Major disadvantage of large shop retailers are that they lack in providing personalized service to the customers.
Disadvantages of large-scale retail businesses
A small retailer may know all his clients personally due to constant interaction with them. He would know the tastes and preferences of his clients to be able to offer them a better personalized service, catering for their unique needs. A large retailer would not be able to do this as its aim is to sell, sell and sell. Time is money is such a large business and the more rapidly it sells, the higher the profit. Special small orders from customers are rarely accepted, especially if these do not generate enough cash to generate the required rate of return for the business. The customer may be considered nothing more than a number in a large superstore, but he would be a treasured regular customer for the small retail store.

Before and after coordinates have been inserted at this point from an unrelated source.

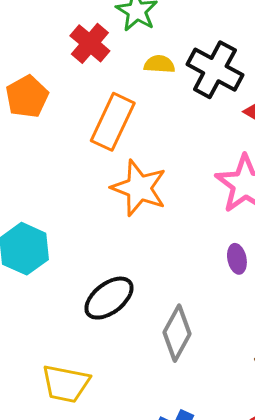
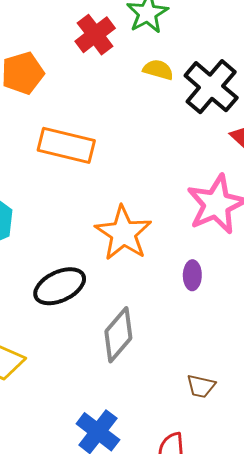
orange rectangle: (113, 122) -> (66, 145), moved, turned 66
orange star: (139, 188) -> (123, 233), moved

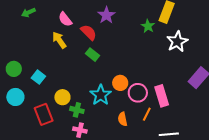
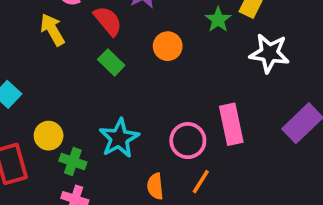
white star: (177, 42) -> (269, 53), turned 30
orange circle: (120, 83) -> (168, 46), moved
pink rectangle: (162, 96) -> (231, 124), moved

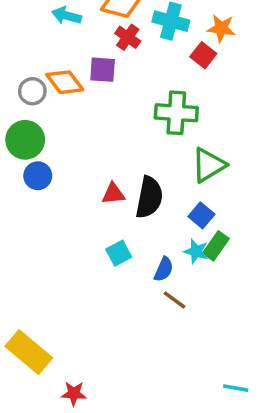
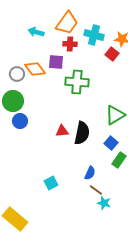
red cross: (128, 37) -> (70, 44), turned -32
green cross: (176, 113) -> (77, 82), moved
cyan star: (196, 251) -> (104, 203), moved
cyan square: (119, 253) -> (51, 183), moved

The fact that it is constrained by time, pressure is transferred to the large retail store’s staff, which is expected to do more in less time. Most of the work is repetitive and they can hardly engage in conversations with the client or with colleagues. This leads to lower morale on the place of work and more costs of recruitment and retraining if workers regularly resign from their work.
With a huge surface area full of thousands of items, it is difficult to have eyes all over the place to control pilfering. Large retailers are faced with the problem of people stealing small amounts from the shelves while no one is looking. The temptation to steal is higher in a large shop than it is in a smaller shop where it is easier to be spotted by someone. Thieves may also think that it is less likely for larger retailers to notice occasional pilfered items due to the large quantities of material. Shoplifters are regularly convicted by large retailers than they are by the smaller ones. The business is faced with a loss-loss situation where it either invests in security or else it suffers the loss of pilferage.